WIONWashington, DC, United StatesMar 02, 2017, 09.55 AM
US Attorney General Jeff Sessions came under fire late Wednesday after the Washington Post reported he met twice last year with Russia's ambassador to Washington, seemingly contradicting statements he made in Senate confirmation hearings in January.
The revelation cast a fresh cloud over President Donald Trump's administration -- which has repeatedly denied any suspected ties between members of his election team and Russia -- which US intelligence says interfered in the 2016 campaign against Hillary Clinton.
The White House quickly labelled the report an attack by partisan Democrats, confirming the meetings but arguing Sessions did nothing wrong.
In a statement, Sessions said: "I never met with any Russian officials to discuss issues of the campaign. I have no idea what this allegation is about. It is false."
The White House admits the meetings happened but claims Sessions did nothing wrong
But with US intelligence agencies, the Department of Justice, and four Congressional committees examining the Russia scandal, Democrats demanded that Sessions -- the Trump administration's top law enforcement official -- recuse himself from investigations, and for Congress to name an independent special investigator to oversee a broad probe.

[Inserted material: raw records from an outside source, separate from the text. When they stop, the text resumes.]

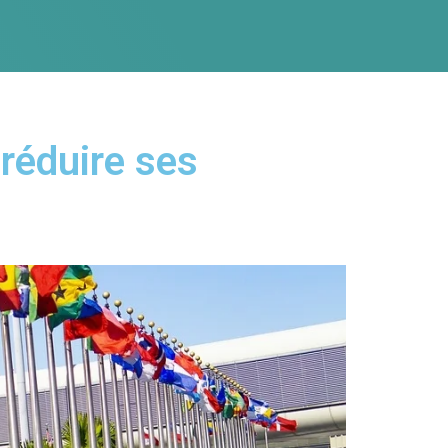
réduire ses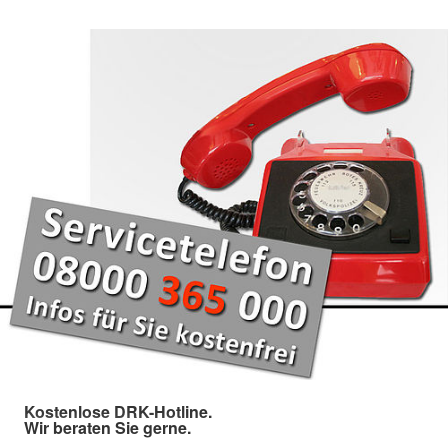
Kostenlose DRK-Hotline.
Wir beraten Sie gerne.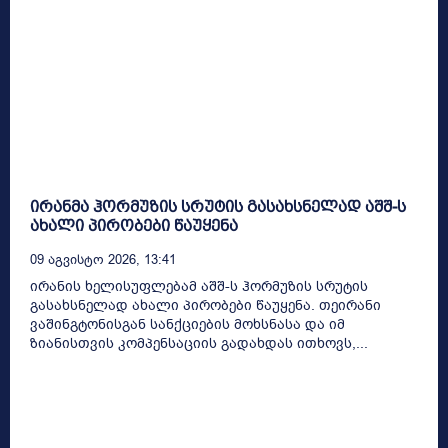
ირანმა ჰორმუზის სრუტის გასახსნელად აშშ-ს
ახალი პირობები წაუყენა
09 Აგვისტო 2026, 13:41
ირანის ხელისუფლებამ აშშ-ს ჰორმუზის სრუტის
გასახსნელად ახალი პირობები წაუყენა. თეირანი
ვაშინგტონისგან სანქციების მოხსნასა და იმ
ზიანისთვის კომპენსაციის გადახდას ითხოვს,...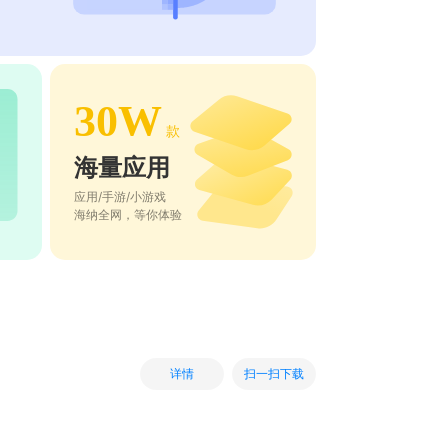
30W
款
海量应用
应用/手游/小游戏
海纳全网，等你体验
扫一扫下载
详情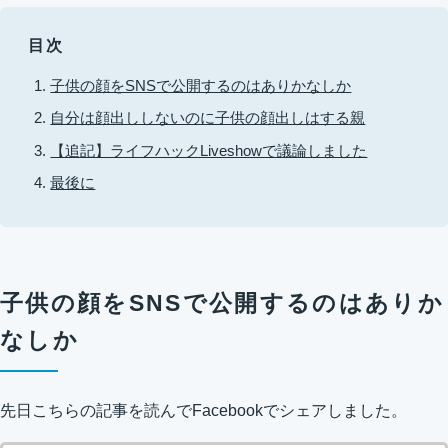
目次
子供の顔をSNSで公開するのはありかなしか
自分は顔出ししないのに子供の顔出しはする親
【追記】ライフハックLiveshowで議論しました
最後に
子供の顔をSNSで公開するのはありか
なしか
先日こちらの記事を読んでFacebookでシェアしました。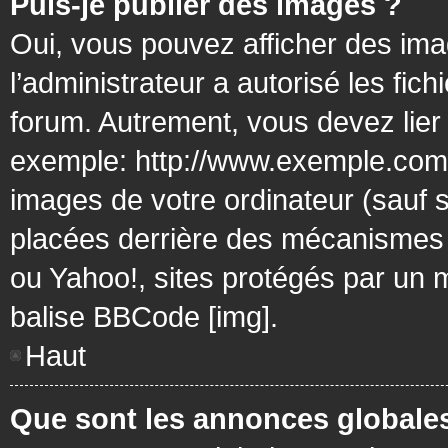
Puis-je publier des images ?
Oui, vous pouvez afficher des ima
l’administrateur a autorisé les fic
forum. Autrement, vous devez lier
exemple: http://www.exemple.com/
images de votre ordinateur (sauf 
placées derrière des mécanismes d
ou Yahoo!, sites protégés par un mo
balise BBCode [img].
Haut
Que sont les annonces globale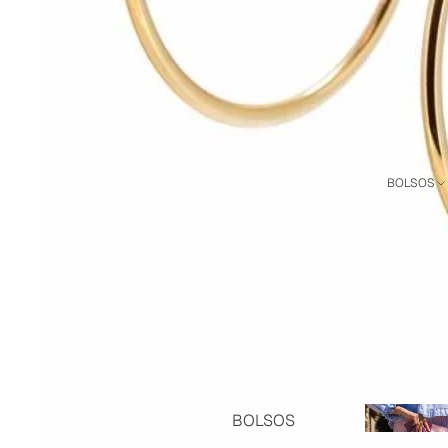
BCN
we
PANTALONES Y FALDAS
CAMISAS Y TOPS
TOTAL LOOKS
VESTIDOS Y MONOS
CHAQUETAS Y JERSEYS
BOLSOS
PIJAMAS
BANOFFEE X SHOWROOM
DEL NADO
COLECCIÓN DE BAÑO
TOALLAS DE PLAYA
CAMISETAS Y
SUDADERAS
PERSONALIZADAS
Bolsos
BOLSOS
ADULTO Y NIÑO
personalizad
PERSONALIZA
Bolsos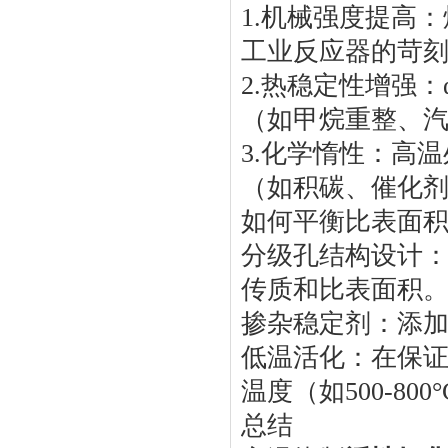
1.机械强度提高
工业反应器的苛
2.热稳定性增强：
（如甲烷重整、
3.化学惰性：高
（如积碳、催化
如何平衡比表面
分级孔结构设计：
传质和比表面积
掺杂稳定剂：添加
低温活化：在保
温度（如500-800
总结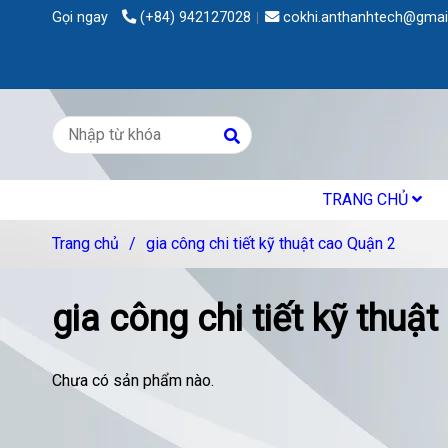
Gọi ngay
(+84) 942127028
cokhi.anthanhtech@gmai
TRANG CHỦ
Trang chủ
/
gia công chi tiết kỹ thuật cao Quận 2
gia công chi tiết kỹ thuậ
Chưa có sản phẩm nào.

"Given AG Sessions' false statements about contacts with Russian officials, we need a special counsel to investigate Trump associates' ties to Russia," said Democrat Senator Ron Wyden, a member of the Senate Intelligence Committee.

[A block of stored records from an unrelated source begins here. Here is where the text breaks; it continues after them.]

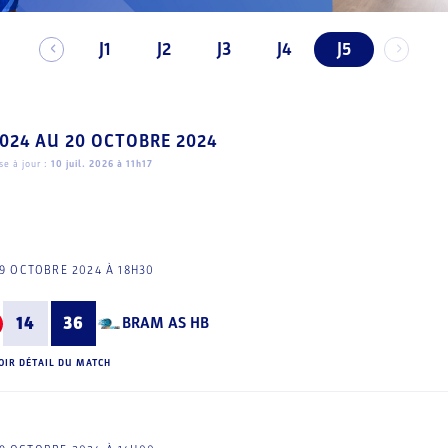
J1
J2
J3
J4
J5
2024
AU
20 OCTOBRE 2024
e à jour :
10 juil. 2026 à 11h17
9 OCTOBRE 2024 À 18H30
14
36
BRAM AS HB
OIR DÉTAIL DU MATCH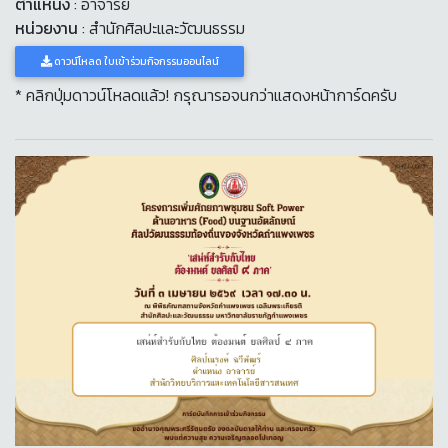
ตำแหน่ง
: อาจารย์
หน่วยงาน
: สำนักศิลปะและวัฒนธรรม
ดาวน์โหลด ใบเข้าร่วมกิจกรรมออนไลน์
* คลิกปุ่มดาวน์โหลดแล้ว! กรุณารอจนกว่าแสดงหน้าการ์ดครับ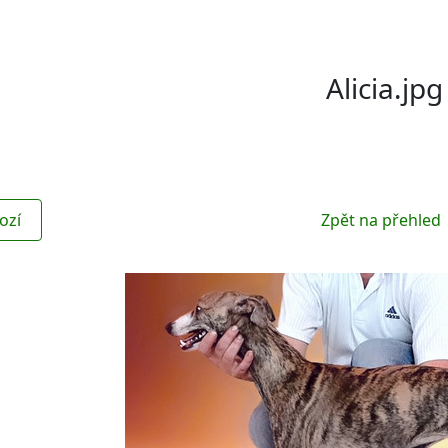
Alicia.jpg
ozí
Zpět na přehled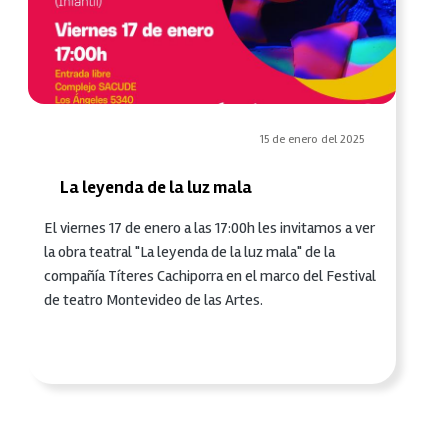
15 de enero del 2025
La leyenda de la luz mala
El viernes 17 de enero a las 17:00h les invitamos a ver
la obra teatral "La leyenda de la luz mala" de la
compañía Títeres Cachiporra en el marco del Festival
de teatro Montevideo de las Artes.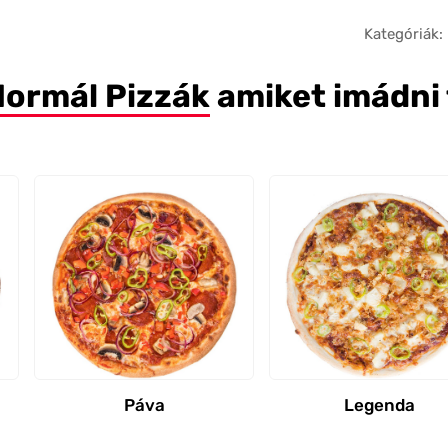
Kategóriák:
Normál Pizzák
amiket imádni
Páva
Legenda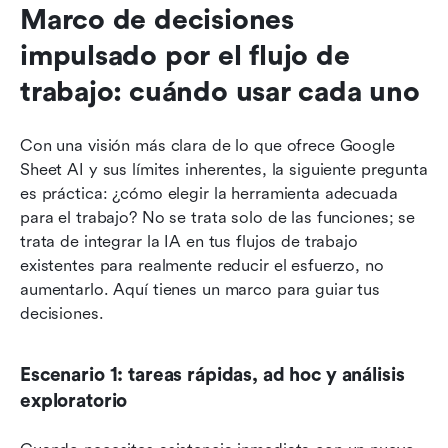
Marco de decisiones 
impulsado por el flujo de 
trabajo: cuándo usar cada uno
Con una visión más clara de lo que ofrece Google 
Sheet AI y sus límites inherentes, la siguiente pregunta 
es práctica: ¿cómo elegir la herramienta adecuada 
para el trabajo? No se trata solo de las funciones; se 
trata de integrar la IA en tus flujos de trabajo 
existentes para realmente reducir el esfuerzo, no 
aumentarlo. Aquí tienes un marco para guiar tus 
decisiones.
Escenario 1: tareas rápidas, ad hoc y análisis 
exploratorio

The Washington Post reported late Wednesday that Sessions -- formerly a senator who advised Trump's campaign on foreign policy and other issues -- met Ambassador Sergey Kislyak in July and September, just as accusations of Russian interference in the election were mounting.

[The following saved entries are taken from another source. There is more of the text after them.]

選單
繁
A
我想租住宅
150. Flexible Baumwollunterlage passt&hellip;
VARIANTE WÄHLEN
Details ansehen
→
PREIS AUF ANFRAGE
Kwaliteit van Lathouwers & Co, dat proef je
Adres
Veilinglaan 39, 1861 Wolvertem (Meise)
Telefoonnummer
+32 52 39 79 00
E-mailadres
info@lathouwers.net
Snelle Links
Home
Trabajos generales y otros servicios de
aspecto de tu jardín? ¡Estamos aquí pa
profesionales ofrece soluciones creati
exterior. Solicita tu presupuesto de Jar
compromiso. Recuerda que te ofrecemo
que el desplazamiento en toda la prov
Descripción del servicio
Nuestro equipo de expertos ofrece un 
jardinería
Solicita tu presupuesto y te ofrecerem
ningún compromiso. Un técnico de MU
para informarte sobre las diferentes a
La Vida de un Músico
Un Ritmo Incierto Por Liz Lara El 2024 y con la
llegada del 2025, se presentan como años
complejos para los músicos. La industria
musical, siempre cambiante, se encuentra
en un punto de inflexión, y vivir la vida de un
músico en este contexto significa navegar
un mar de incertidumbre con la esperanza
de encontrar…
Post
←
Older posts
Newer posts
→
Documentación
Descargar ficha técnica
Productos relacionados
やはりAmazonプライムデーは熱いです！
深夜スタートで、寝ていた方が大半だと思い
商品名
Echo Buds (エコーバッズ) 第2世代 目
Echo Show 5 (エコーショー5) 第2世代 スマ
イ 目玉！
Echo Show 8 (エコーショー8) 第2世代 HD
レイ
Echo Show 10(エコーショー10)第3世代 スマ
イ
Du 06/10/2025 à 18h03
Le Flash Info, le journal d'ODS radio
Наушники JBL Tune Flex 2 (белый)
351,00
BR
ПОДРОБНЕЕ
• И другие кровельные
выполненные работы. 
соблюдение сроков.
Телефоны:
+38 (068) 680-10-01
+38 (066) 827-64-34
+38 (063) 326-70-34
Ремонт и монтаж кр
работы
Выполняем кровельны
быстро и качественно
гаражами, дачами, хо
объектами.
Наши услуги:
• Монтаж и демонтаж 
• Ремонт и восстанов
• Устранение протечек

Sessions, however, told his confirmation hearing at the Senate Judiciary Committee on January 10 that he did not know of contacts between Trump campaign members and Russia.
"I did not have communications with the Russians," he said under oath.
Calls to resign
Nancy Pelosi, the top Democrat in the Senate, called for Sessions to step down. "After lying under oath to Congress about his own communications with the Russian, the attorney general must resign," she said.
Democrat Elijah Cummings of the House of Representative's Oversight Committee echoed that call in a statement. "When Senator Sessions testified under oath that 'I did not have communications with the Russians,' his statement was demonstrably false, yet he let it stand for weeks," Cummings said. "Attorney General Sessions should resign immediately, and there is no longer any question that we need a truly independent commission to investigate this issue."
A White House official dubbed the latest report an "attack".
"This is the latest attack against the Trump administration by partisan Democrats," the official said.
"Sessions met with the ambassador in an official capacity as a member of the Senate Armed Services Committee, which is entirely consistent with his testimony."
Sessions was confirmed as attorney general on February 8, moving in place to oversee Justice Department and Federal Bureau of Investigation probes into the alleged communications between Trump campaign officials and Moscow.
The New York Times reported two weeks ago, citing US intelligence sources, that three campaign staff -- including campaign chief Paul Manafort -- had communicated with Russian intelligence officers.
The White House also labeled that report "false" and has accused Democrats, the media and the intelligence community of a political effort to undermine the Trump administration.
Three people have resigned from Trump's administration, also including his election campaign, amid revelations of their connections to Russia. The most recent was Michael Flynn, Trump's pick to head national security, who resigned after it became public knowledge that he spoke to the Russian ambassador about US sanctions against Russia, then lied about it. During the 2016 election, Manafort resigned, as mentioned above. And so did another Trump aide, Carter Page, after his connections to Russia came to light.
The Washington Post report emerged as Democrats had begun warning the White House and Republican lawmakers against trying to shut down any investigations of alleged Russian interference.
The warnings came after Trump's staff sought to enlist the FBI, reportedly the CIA and two Republicans who head committees leading the Russia investigations, to knock down media reports on the alleged links.
US intelligence chiefs announced in December that they had concluded that Russian President Vladimir Putin was behind a hacking and misinformation campaign to hurt Clinton and boost Trump's chances to win the November 8 presidential election.
But they have not made their evidence public, and the Kremlin denies it.